[Stored items from a collection]
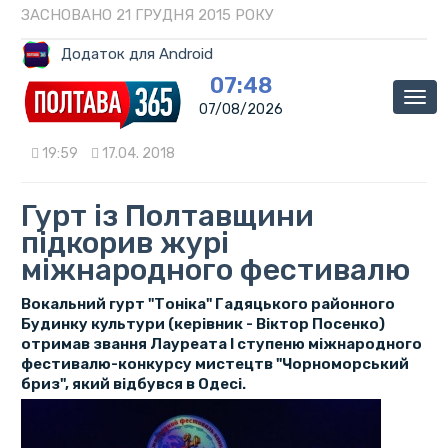
ЗАСНОВАНО 21 ГРУДНЯ 2015 РОКУ
Додаток для Android
07:48
Мен
07/08/2026
19:59
17.04. 2018
Гурт із Полтавщини
підкорив журі
міжнародного фестивалю
Вокальний гурт "Тоніка" Гадяцького районного
Будинку культури (керівник - Віктор Посенко)
отримав звання Лауреата І ступеню міжнародного
фестивалю-конкурсу мистецтв "Чорноморський
бриз", який відбувся в Одесі.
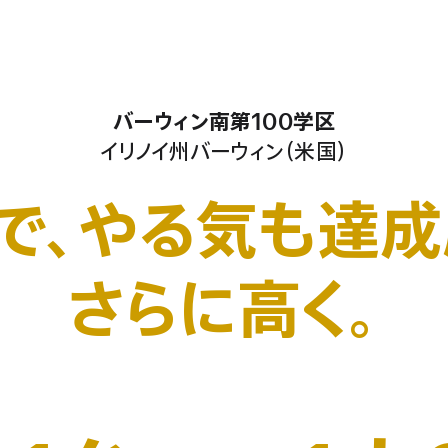
バーウィン南第100学区
イリノイ州バーウィン（米国）
dで、
やる気も達成
さらに高く。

# [TASK]
Count each line above with "фестивалю"; write only the number.

# [RESPONSE FOR THIS EXERCISE]
2